● What you have to do:
From the line containing "ACT AC2055 | Universele Compacte Notebook" down to the line containing "Trusouri Fetițe", copy out the entries below exactly, both lines included, and nothing else; pictures do not belong in the copy.
■ ■ ■
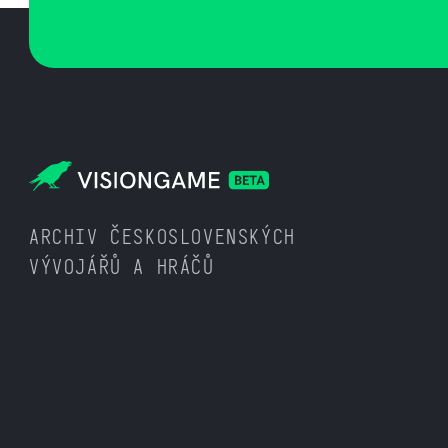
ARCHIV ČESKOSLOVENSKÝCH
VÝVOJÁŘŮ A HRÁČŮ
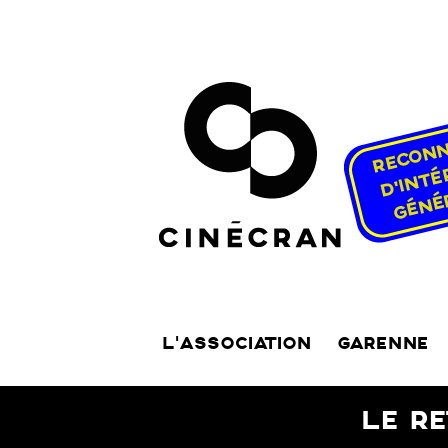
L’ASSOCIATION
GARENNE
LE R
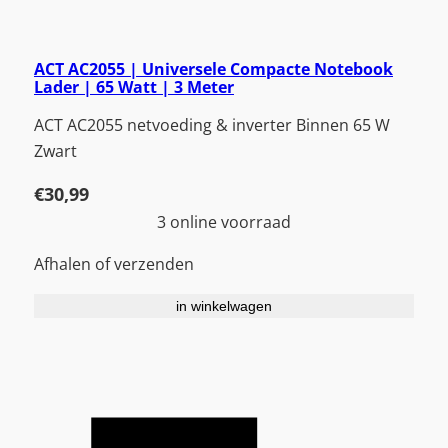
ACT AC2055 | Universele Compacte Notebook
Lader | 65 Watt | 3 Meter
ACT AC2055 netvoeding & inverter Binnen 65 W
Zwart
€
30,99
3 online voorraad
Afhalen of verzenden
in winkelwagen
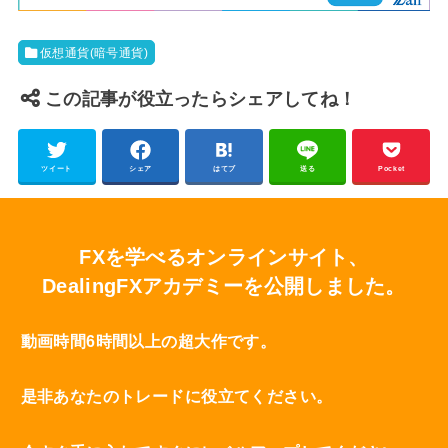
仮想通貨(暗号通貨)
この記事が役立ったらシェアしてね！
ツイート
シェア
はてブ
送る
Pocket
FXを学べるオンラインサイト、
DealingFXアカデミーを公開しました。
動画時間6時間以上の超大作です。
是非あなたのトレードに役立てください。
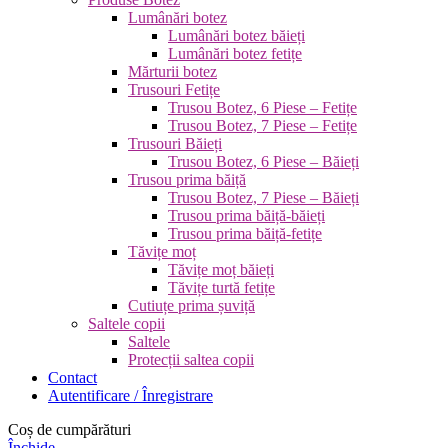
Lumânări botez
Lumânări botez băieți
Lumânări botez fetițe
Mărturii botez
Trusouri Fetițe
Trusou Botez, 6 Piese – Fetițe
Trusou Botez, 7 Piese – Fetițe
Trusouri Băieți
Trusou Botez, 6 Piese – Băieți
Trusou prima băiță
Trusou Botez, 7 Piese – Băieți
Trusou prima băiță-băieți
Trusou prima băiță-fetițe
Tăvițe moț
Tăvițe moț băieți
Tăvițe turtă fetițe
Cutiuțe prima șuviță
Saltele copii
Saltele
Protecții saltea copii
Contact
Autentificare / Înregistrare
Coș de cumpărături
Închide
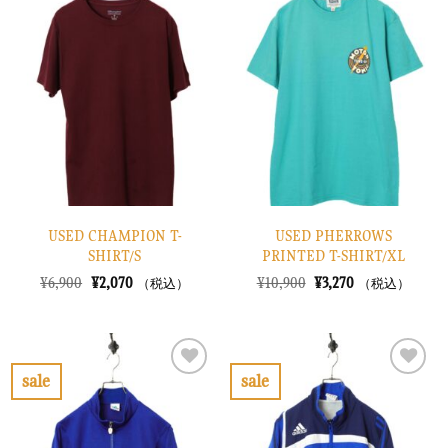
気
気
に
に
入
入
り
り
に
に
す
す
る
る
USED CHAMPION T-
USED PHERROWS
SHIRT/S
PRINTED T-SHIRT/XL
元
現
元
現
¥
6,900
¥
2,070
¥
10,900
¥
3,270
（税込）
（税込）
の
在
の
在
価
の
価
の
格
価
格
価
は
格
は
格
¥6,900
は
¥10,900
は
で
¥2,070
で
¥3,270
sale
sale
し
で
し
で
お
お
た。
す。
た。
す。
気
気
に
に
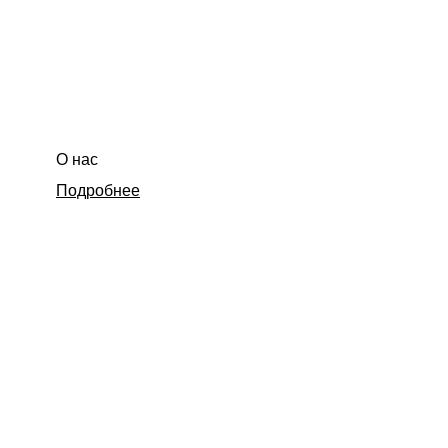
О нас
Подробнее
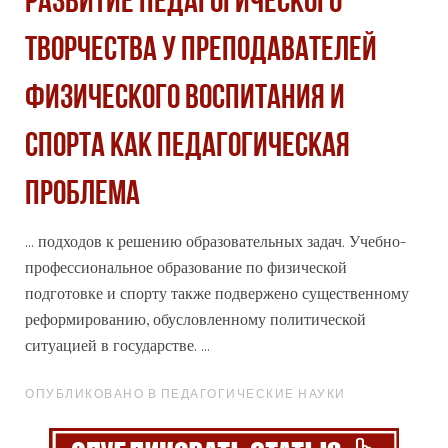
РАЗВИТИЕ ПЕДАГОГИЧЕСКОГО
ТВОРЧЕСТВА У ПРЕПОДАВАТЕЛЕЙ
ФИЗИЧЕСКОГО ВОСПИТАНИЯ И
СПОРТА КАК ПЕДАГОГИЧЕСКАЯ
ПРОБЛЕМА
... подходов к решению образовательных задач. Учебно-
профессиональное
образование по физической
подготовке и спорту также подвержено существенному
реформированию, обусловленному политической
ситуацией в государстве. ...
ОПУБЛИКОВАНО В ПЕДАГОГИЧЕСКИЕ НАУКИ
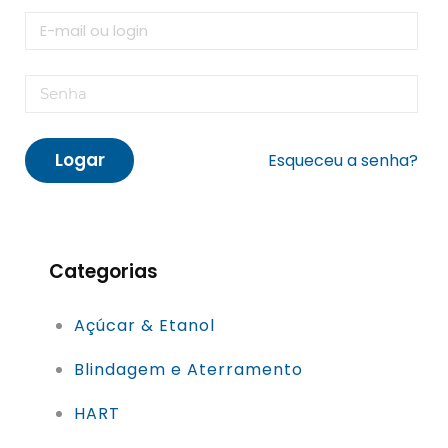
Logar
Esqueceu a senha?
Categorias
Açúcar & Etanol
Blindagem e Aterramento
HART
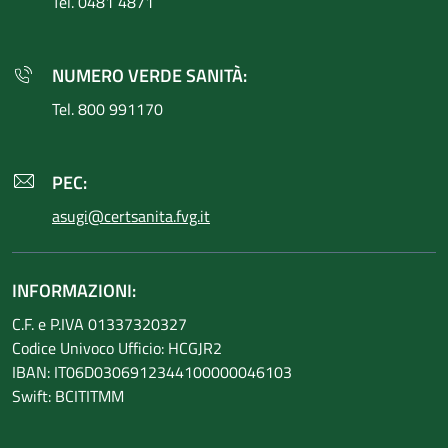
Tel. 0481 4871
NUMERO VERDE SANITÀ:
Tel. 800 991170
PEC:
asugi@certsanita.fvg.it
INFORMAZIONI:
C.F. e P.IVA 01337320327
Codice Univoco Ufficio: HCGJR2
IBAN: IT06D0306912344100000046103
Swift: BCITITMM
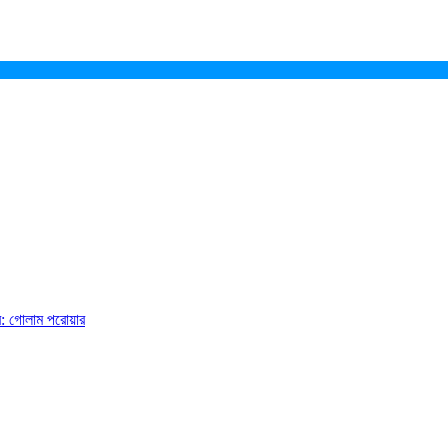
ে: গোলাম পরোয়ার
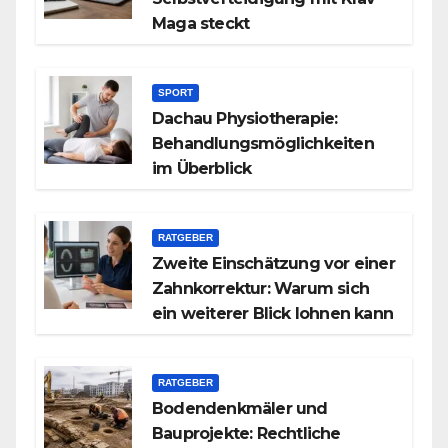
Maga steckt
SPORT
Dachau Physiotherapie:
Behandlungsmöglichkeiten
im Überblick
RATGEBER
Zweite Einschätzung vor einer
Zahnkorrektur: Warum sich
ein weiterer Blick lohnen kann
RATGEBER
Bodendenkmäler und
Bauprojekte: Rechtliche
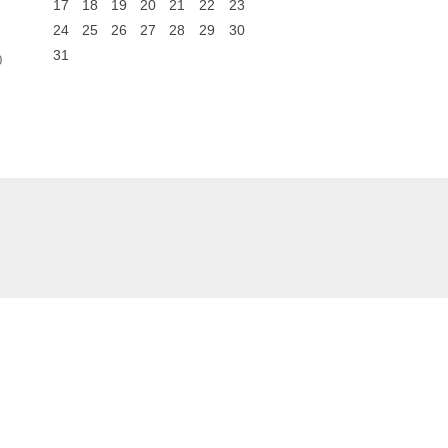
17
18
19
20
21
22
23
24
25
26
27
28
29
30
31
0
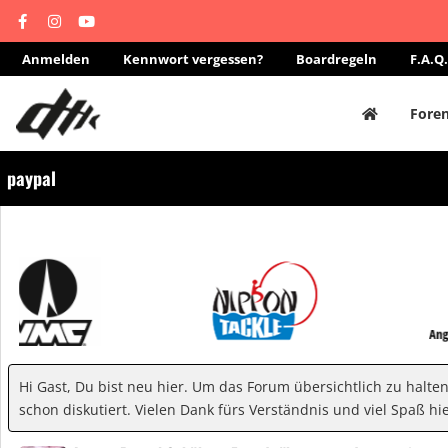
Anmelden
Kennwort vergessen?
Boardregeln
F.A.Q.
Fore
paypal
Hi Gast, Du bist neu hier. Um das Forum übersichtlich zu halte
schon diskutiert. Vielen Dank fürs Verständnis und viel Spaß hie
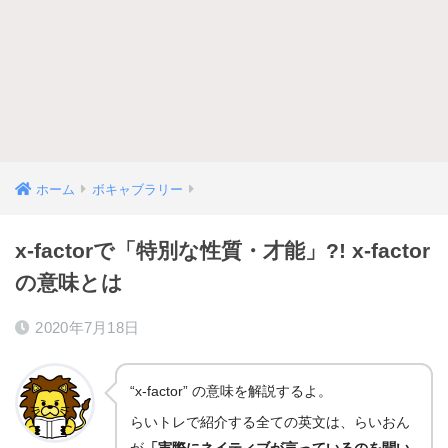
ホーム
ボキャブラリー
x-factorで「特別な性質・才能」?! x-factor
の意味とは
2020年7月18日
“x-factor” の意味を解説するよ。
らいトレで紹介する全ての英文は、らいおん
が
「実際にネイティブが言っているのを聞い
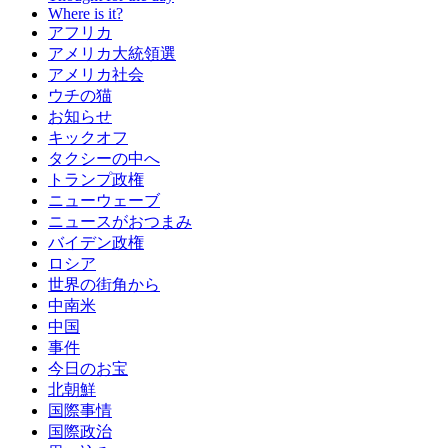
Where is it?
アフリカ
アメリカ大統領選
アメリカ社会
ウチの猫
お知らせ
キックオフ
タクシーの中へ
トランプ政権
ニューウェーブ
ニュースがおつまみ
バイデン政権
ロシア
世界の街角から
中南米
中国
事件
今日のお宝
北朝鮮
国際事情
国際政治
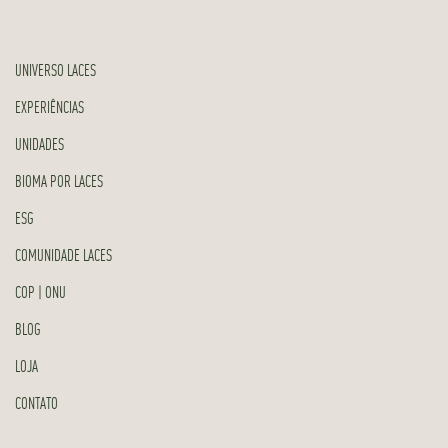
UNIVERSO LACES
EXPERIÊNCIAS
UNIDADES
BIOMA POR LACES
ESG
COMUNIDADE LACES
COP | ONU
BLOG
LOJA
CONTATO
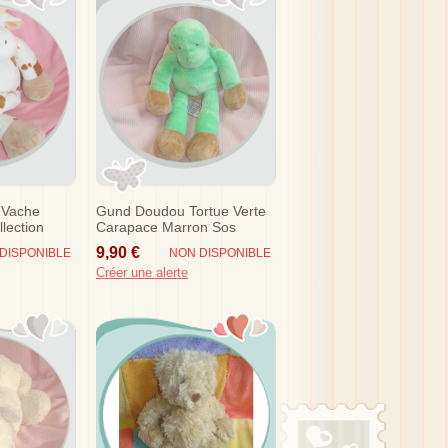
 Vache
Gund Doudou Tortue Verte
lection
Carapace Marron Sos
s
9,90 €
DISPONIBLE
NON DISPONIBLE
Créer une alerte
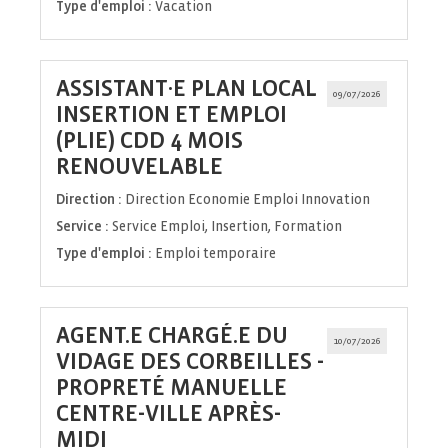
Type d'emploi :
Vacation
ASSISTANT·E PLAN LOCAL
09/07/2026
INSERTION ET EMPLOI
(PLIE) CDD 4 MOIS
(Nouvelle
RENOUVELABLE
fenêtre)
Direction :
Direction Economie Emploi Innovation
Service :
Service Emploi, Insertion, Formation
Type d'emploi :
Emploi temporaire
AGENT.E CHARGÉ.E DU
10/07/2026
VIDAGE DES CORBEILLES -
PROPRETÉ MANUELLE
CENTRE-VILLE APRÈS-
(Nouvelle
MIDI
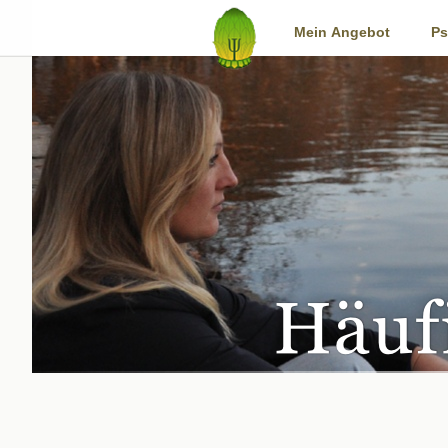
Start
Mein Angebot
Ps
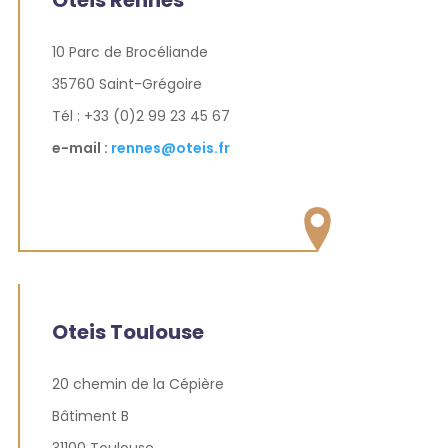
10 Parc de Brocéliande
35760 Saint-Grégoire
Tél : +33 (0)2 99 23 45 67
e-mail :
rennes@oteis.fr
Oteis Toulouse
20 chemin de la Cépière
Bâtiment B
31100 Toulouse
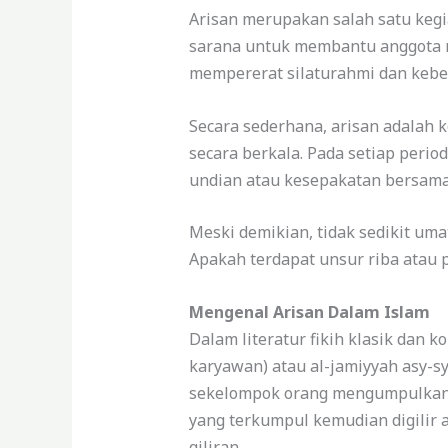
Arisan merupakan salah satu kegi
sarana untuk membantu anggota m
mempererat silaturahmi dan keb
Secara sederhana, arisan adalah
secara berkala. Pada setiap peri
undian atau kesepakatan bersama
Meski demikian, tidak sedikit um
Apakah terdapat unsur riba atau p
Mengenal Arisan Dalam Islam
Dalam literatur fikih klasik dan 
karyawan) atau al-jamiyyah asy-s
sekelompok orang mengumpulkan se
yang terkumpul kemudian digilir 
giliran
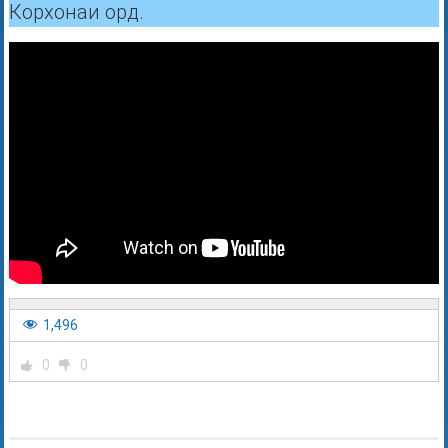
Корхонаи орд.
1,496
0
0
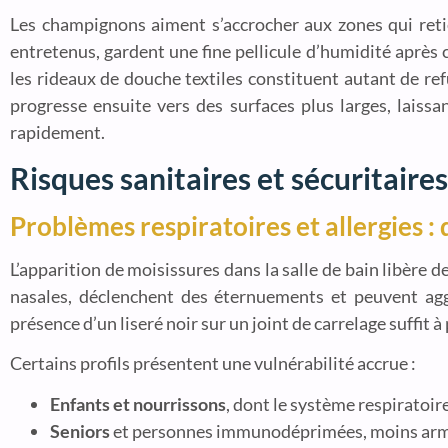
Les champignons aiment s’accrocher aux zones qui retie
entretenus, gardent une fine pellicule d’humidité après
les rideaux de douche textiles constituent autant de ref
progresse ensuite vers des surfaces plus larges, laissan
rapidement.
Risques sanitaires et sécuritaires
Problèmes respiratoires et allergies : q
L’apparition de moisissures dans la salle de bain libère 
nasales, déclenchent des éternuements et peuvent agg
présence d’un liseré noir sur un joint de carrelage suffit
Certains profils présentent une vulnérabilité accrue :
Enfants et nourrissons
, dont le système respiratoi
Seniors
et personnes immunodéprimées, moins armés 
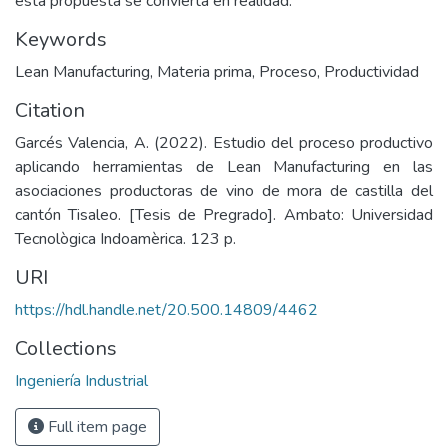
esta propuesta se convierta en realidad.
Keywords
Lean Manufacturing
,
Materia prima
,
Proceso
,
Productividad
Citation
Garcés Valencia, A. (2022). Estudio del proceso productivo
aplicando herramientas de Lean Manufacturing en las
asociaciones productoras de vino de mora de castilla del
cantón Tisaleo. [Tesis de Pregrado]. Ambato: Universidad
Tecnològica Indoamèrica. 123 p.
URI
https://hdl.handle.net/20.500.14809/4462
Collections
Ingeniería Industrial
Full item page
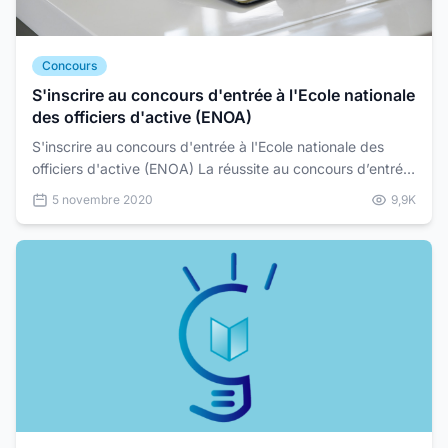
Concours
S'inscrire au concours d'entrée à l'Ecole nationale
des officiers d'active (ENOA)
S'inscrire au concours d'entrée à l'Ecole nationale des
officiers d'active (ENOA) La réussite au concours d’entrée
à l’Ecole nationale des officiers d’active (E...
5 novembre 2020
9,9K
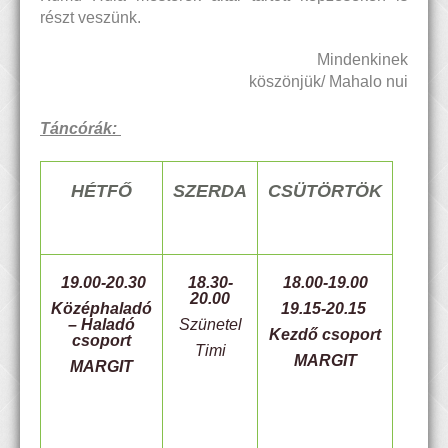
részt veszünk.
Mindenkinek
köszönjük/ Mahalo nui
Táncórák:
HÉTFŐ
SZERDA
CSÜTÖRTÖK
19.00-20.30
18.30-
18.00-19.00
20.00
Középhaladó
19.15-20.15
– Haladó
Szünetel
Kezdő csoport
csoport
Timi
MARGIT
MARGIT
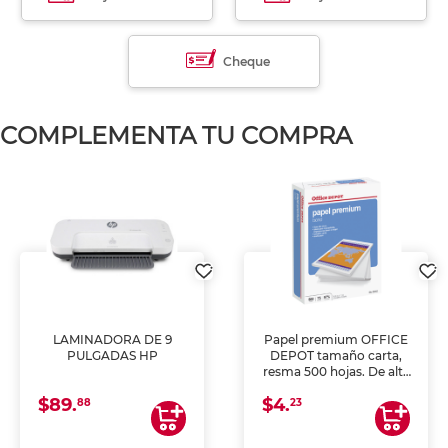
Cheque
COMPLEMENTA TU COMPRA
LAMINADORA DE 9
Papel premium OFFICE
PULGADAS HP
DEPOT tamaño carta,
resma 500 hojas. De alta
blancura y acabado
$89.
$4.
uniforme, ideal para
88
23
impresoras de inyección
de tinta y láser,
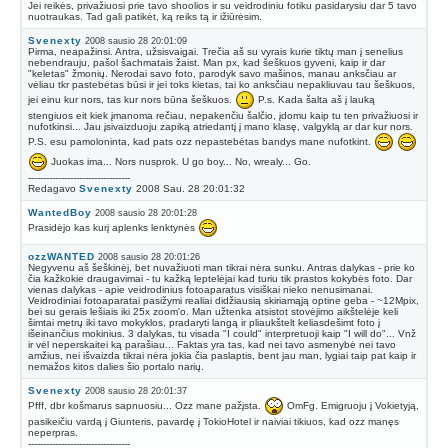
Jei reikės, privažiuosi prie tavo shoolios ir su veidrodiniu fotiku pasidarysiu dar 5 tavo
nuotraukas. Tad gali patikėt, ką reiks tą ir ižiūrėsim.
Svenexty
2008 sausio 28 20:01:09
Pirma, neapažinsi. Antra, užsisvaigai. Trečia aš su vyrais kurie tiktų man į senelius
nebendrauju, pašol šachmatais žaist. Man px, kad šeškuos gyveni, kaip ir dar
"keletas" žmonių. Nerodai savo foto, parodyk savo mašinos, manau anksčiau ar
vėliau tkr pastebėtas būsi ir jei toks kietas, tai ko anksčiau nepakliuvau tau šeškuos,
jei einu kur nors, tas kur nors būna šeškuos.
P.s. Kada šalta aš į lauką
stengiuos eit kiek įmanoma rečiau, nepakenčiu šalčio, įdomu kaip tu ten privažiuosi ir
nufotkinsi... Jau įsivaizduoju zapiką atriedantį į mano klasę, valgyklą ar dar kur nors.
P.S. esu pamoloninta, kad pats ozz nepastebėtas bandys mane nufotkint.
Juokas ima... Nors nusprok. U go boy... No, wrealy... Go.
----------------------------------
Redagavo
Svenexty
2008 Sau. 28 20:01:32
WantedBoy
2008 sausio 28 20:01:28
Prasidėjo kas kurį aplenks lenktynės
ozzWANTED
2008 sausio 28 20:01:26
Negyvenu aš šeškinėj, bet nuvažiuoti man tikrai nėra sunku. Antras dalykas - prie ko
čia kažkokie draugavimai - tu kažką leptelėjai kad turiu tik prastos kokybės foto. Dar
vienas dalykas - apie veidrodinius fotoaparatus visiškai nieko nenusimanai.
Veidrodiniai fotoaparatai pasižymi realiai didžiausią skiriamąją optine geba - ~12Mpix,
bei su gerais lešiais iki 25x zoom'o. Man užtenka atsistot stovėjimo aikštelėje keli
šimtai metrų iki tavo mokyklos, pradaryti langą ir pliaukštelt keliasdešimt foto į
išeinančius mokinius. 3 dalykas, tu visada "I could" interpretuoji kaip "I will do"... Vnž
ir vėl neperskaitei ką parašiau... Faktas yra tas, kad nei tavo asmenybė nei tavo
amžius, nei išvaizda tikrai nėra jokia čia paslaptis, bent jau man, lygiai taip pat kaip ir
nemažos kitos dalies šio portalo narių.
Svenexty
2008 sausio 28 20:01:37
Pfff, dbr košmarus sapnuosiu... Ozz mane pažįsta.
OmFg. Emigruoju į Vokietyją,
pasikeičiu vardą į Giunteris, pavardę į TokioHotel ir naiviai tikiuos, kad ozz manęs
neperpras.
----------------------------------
■ ■ ■
● Response:
ACT AC2055 | Universele Compacte Notebook
Lader | 65 Watt | 3 Meter
ACT AC2055 netvoeding & inverter Binnen 65 W
Zwart
€
30,99
3 online voorraad
Afhalen of verzenden
in winkelwagen
仮想通貨(暗号通貨)
この記事が役立ったらシェアしてね！
ツイート
シェア
はてブ
送る
Pocket
FXを学べるオンラインサイト、
DealingFXアカデミーを公開しました。
動画時間6時間以上の超大作です。
是非あなたのトレードに役立てください。
Lumânări botez
Lumânări botez băieți
Lumânări botez fetițe
Mărturii botez
Trusouri Fetițe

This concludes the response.